In order to test their balloon-as-a-platform idea, HAB participants wanted to start launching experiments as a sort of proof-of-concept. That led them to Tristan Caro, a molecular and cell biology major with an interest in astrobiology and with experience launching balloon-based research.
Caro had an idea for an experiment that was inspired by two scientific papers he read describing how NASA was using balloons to take samples of bacteria in the atmosphere. “What they were finding is that the biosphere was way more complex than we originally thought,” Caro says, “And that bacteria are going through the water cycle.”
The HAB1 launched with three biological experiments aboard. One of the experiments, organized by Caro, was designed to test the survivability of ice-nucleating proteins in Pseudomonas Syringae, a common bacterium. The proteins have captivated the attention of researchers for their role in making water. (The ski industry uses ice nucleates to make artificial snow, and plant biologists study them for their role in crop disease.)
One group of bacteria launched in the HAB1 was exposed to the atmosphere between 90,000 and 100,000 feet. “The experiment showed us that even in conditions much more extreme than on the Earth’s surface, significant numbers of cells survived, indicating resilience during atmospheric transport,” Caro says.

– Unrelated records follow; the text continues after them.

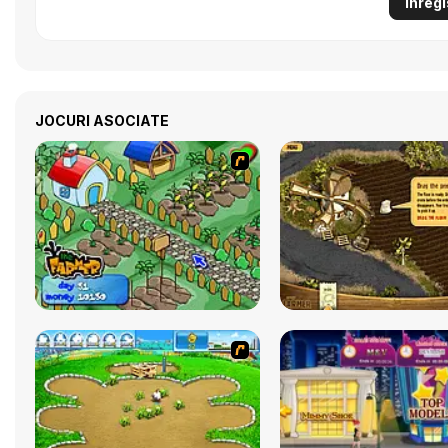
Înregi
JOCURI ASOCIATE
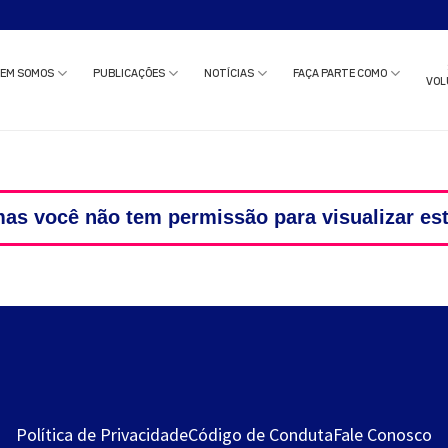
o estudo clínico ou solicitar uma reunião com nossa equipe?
Clique aqui
e c
EM SOMOS
PUBLICAÇÕES
NOTÍCIAS
FAÇA PARTE COMO
VOL
as você não tem permissão para visualizar es
Política de Privacidade
Código de Conduta
Fale Conosco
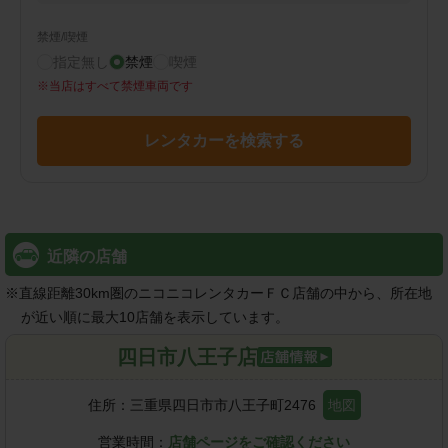
禁煙/喫煙
指定無し
禁煙
喫煙
※
当店はすべて禁煙車両です
レンタカーを検索する
近隣の店舗
※
直線距離30km圏のニコニコレンタカーＦＣ店舗の中から、所在地
が近い順に最大10店舗を表示しています。
四日市八王子店
住所：
三重県四日市市八王子町2476
地図
営業時間：
店舗ページをご確認ください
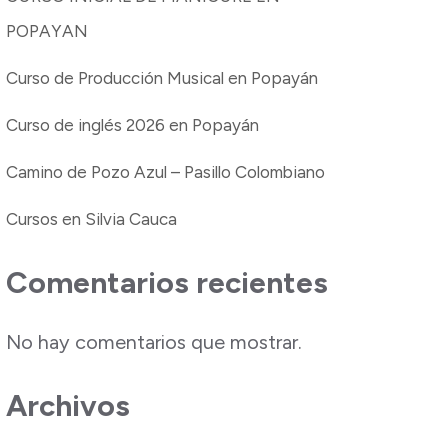
POPAYAN
Curso de Producción Musical en Popayán
Curso de inglés 2026 en Popayán
Camino de Pozo Azul – Pasillo Colombiano
Cursos en Silvia Cauca
Comentarios recientes
No hay comentarios que mostrar.
Archivos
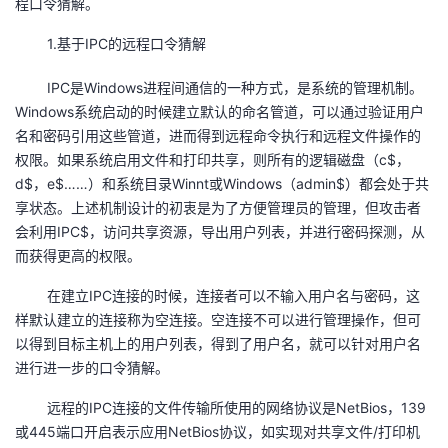
程口令猜解。
者
1.基于IPC的远程口令猜解
我
IPC是Windows进程间通信的一种方式，是系统的管理机制。
Windows系统启动的时候建立默认的命名管道，可以通过验证用户
的
我
名和密码引用这些管道，进而得到远程命令执行和远程文件操作的
权限。如果系统启用文件和打印共享，则所有的逻辑磁盘（c$，
博
的
我
d$，e$……）和系统目录Winnt或Windows（admin$）都会处于共
享状态。上述机制设计的初衷是为了方便管理员的管理，但攻击者
客
论
的
我
会利用IPC$，访问共享资源，导出用户列表，并进行密码探测，从
而获得更高的权限。
坛
圈
的
我
在建立IPC连接的时候，连接者可以不输入用户名与密码，这
样默认建立的连接称为空连接。空连接不可以进行管理操作，但可
子
直
的
我
以得到目标主机上的用户列表，得到了用户名，就可以针对用户名
进行进一步的口令猜解。
我
播
活
的
远程的IPC连接的文件传输所使用的网络协议是NetBios，139
我
动
关
的
或445端口开启表示应用NetBios协议，如实现对共享文件/打印机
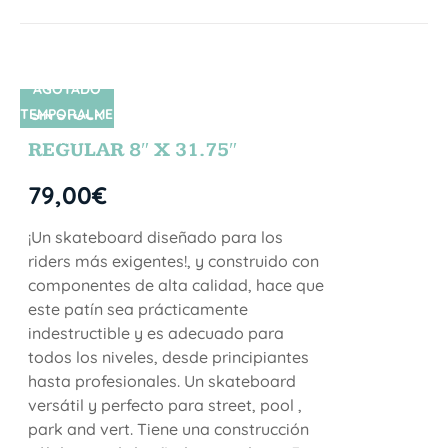
AGOTADO
TEMPORALME
SIN STOCK
NTE
REGULAR 8″ X 31.75″
79,00
€
¡Un skateboard diseñado para los
riders más exigentes!, y construido con
componentes de alta calidad, hace que
este patín sea prácticamente
indestructible y es adecuado para
todos los niveles, desde principiantes
hasta profesionales. Un skateboard
versátil y perfecto para street, pool ,
park and vert. Tiene una construcción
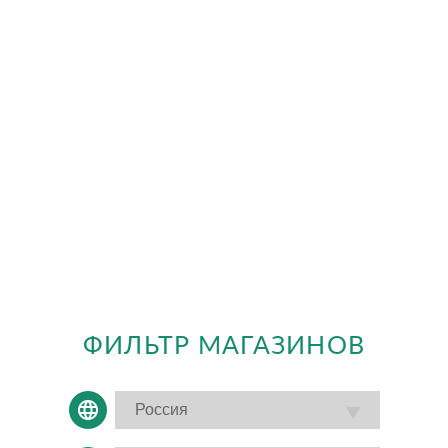
ФИЛЬТР МАГАЗИНОВ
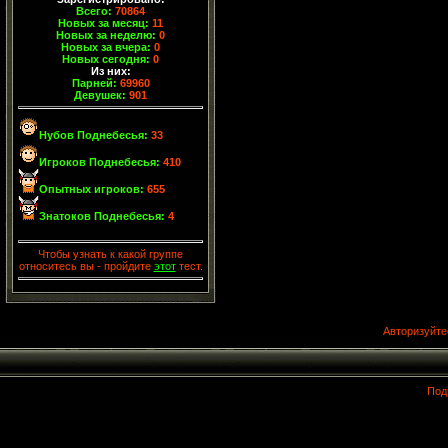
Всего:
70864
Новых за месяц:
11
Новых за неделю:
0
Новых за вчера:
0
Новых сегодня:
0
Из них:
Парней:
69960
Девушек:
901
Нубов Поднебесья:
33
Игроков Поднебесья:
410
Опытных игроков:
655
Знатоков Поднебесья:
4
Чтобы узнать к какой группе
относитесь вы - пройдите
этот
тест.
Авторизуйте
Под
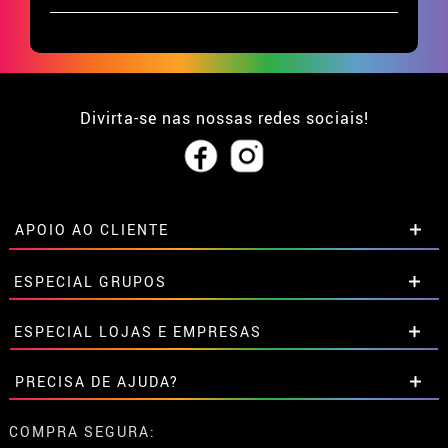
Divirta-se nas nossas redes sociais!
APOIO AO CLIENTE
• Sobre nós
ESPECIAL GRUPOS
• Condições de venda
• Aviso legal
e
Privacidade
Descontos especiais para grupos.
ESPECIAL LOJAS E EMPRESAS
• Atendimento ao cliente
Entre em contato connosco aqui
• Utilização de cookies
Descontos especiais para grupos.
PRECISA DE AJUDA?
•
Configuração de cookies
Entre em contato connosco aqui
Ainda não colocei a minha ordem
COMPRA SEGURA:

Two other types of NASA-donated bacteria were also flown. Rather than their role in the water cycle, these bacteria are of interest to astrobiologists because they have been found in clean rooms at space facilities.
As space voyages leave Earth at an increasing pace, thinking about microbial stowaways becomes more significant. “One prong of this is planetary protection,” says Caro. “If we are going to Mars, then we have to cognizant of our biological footprint.”

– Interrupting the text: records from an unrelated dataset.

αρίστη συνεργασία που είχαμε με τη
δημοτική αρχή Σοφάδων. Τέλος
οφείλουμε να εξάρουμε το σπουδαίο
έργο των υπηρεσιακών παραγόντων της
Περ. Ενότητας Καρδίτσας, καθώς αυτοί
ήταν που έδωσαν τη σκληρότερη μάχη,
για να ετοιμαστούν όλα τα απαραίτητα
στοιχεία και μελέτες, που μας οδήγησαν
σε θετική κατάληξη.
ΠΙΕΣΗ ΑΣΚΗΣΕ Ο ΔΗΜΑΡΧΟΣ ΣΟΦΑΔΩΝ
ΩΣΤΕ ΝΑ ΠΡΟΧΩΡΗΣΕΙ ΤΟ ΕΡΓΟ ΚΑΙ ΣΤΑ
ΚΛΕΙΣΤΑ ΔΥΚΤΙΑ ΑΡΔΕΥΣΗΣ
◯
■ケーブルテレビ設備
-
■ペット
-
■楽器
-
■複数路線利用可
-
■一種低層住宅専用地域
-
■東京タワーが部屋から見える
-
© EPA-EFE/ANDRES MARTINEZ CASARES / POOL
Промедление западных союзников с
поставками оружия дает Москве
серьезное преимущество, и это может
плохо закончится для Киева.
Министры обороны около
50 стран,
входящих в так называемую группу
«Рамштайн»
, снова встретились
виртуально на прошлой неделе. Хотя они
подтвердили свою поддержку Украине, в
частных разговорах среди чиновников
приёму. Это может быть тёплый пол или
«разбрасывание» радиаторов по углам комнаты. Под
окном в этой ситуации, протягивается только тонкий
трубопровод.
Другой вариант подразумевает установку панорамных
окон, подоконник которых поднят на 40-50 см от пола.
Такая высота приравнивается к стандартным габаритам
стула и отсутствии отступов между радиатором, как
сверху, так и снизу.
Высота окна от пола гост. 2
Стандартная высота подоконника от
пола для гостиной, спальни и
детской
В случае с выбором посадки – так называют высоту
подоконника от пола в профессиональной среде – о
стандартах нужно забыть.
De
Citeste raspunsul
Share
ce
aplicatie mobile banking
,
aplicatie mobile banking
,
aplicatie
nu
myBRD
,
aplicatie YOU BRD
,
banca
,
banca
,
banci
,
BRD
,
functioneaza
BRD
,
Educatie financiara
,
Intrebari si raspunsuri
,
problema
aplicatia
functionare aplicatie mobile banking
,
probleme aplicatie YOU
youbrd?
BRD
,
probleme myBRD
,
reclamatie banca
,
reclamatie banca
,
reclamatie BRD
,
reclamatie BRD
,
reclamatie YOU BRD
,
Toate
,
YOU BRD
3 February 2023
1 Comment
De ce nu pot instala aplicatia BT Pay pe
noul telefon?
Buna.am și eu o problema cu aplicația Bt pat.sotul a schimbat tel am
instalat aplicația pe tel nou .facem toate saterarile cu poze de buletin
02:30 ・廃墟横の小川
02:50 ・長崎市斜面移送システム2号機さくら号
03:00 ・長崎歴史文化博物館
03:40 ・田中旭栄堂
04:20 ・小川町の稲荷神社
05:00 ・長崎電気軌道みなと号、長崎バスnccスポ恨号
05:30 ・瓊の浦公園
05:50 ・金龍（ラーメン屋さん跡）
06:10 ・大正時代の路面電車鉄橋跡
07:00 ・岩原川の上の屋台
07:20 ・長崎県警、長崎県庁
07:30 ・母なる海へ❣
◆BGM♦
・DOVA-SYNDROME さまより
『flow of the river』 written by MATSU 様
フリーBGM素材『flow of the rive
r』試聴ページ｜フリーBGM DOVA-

Before launching HAB2 — the flight leaving from Memorial Glade with the same three bacteria to see if they can replicate results from the previous launch — the team made some upgrades to payload, including adding a better ultraviolet radiometer (data collected from that sensor is important if the team wants to publish the results of their work) and a black carbon sensor.

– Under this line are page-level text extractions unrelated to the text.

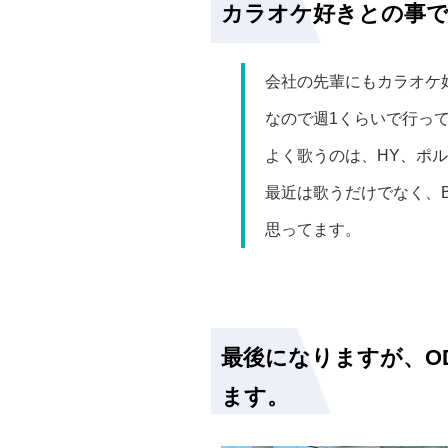
カラオケ好きとの事
会社の先輩にもカラオケ
なので週1くらいで行っ
よく歌うのは、HY、ポルノ
最近は歌うだけでなく、
思ってます。
最後になりますが、O
ます。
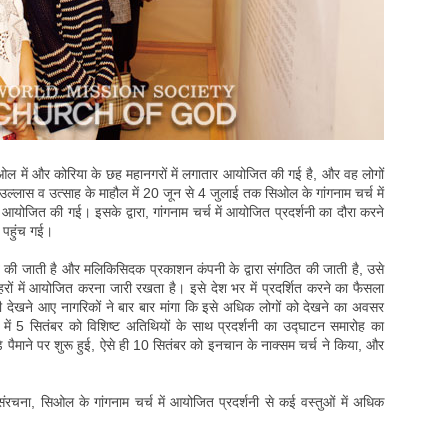
िओल में और कोरिया के छह महानगरों में लगातार आयोजित की गई है, और वह लोगों
के उल्लास व उत्साह के माहौल में 20 जून से 4 जुलाई तक सिओल के गांगनाम चर्च में
आयोजित की गई। इसके द्वारा, गांगनाम चर्च में आयोजित प्रदर्शनी का दौरा करने
र पहुंच गई।
त की जाती है और मलिकिसिदक प्रकाशन कंपनी के द्वारा संगठित की जाती है, उसे
रों में आयोजित करना जारी रखता है। इसे देश भर में प्रदर्शित करने का फैसला
र्शनी देखने आए नागरिकों ने बार बार मांगा कि इसे अधिक लोगों को देखने का अवसर
में 5 सितंबर को विशिष्ट अतिथियों के साथ प्रदर्शनी का उद्घाटन समारोह का
पैमाने पर शुरू हुई, ऐसे ही 10 सितंबर को इनचान के नाक्सम चर्च ने किया, और
रचना, सिओल के गांगनाम चर्च में आयोजित प्रदर्शनी से कई वस्तुओं में अधिक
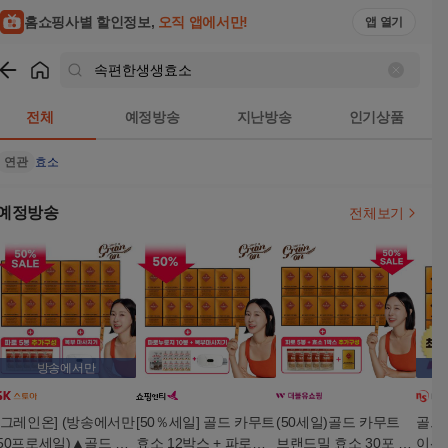
홈쇼핑사별 할인정보,
오직 앱에서만!
앱 열기
쇼핑
속편한생생효소
검색결과
전체
예정방송
지난방송
인기상품
연관
효소
예정방송
전체보기
방송에서만
[그레인온] (방송에서만
[50％세일] 골드 카무트
(50세일)골드 카무트
골드
50프로세일)▲골드 카
효소 12박스 + 파로누
브랜드밀 효소 30포 12
이션 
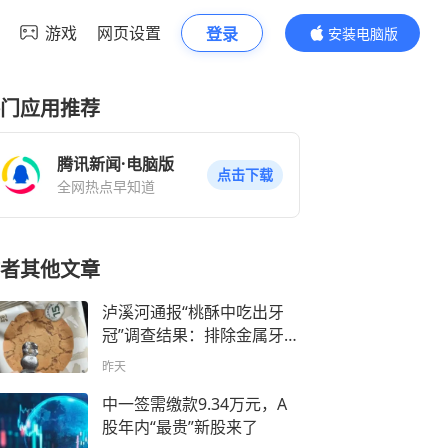
游戏
网页设置
登录
安装电脑版
内容更精彩
门应用推荐
腾讯新闻·电脑版
点击下载
全网热点早知道
者其他文章
泸溪河通报“桃酥中吃出牙
冠”调查结果：排除金属牙冠
异物在生产过程中带入的可
昨天
能性，消费者所发视频情况
不属实、已主动删除并诚恳
中一签需缴款9.34万元，A
致歉
股年内“最贵”新股来了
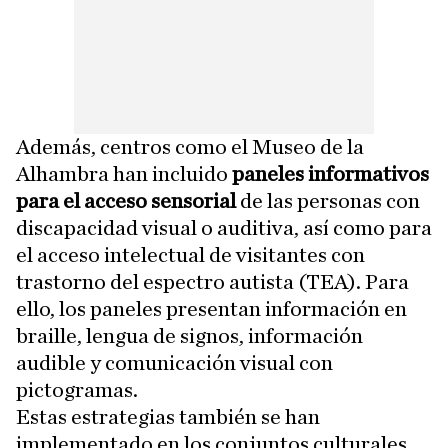
Además, centros como el Museo de la
Alhambra han incluido
paneles informativos
para el acceso sensorial
de las personas con
discapacidad visual o auditiva, así como para
el acceso intelectual de visitantes con
trastorno del espectro autista (TEA). Para
ello, los paneles presentan información en
braille, lengua de signos, información
audible y comunicación visual con
pictogramas.
Estas estrategias también se han
implementado en los conjuntos culturales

Black carbon is a significant particulate pollutant, yet it’s still poorly understood and its distribution is not well defined. “We are going to try and get a profile of that above Berkeley and the East Bay because it hasn’t been done before,” Khare says. “The last testing that we could find any record of was done in the 1970s.”
Like HAB1, HAB2 reached 100,000 feet after leaving the confines of campus. On its return to Earth, it landed on private property in a forest outside of Yosemite National Park. With the help of the property owners, the team searched for the payload, and they think they’ve pinpointed the location. But payload recovery and retrieval of the onboard data will have to wait until after finals, when the HAB team members plan to return to the area with a search party.
Meanwhile, the planning and refinements for HAB3 are already underway. “This whole project is about enabling research done by students,” Brashears says. “We are trying to make small contributions to space research.”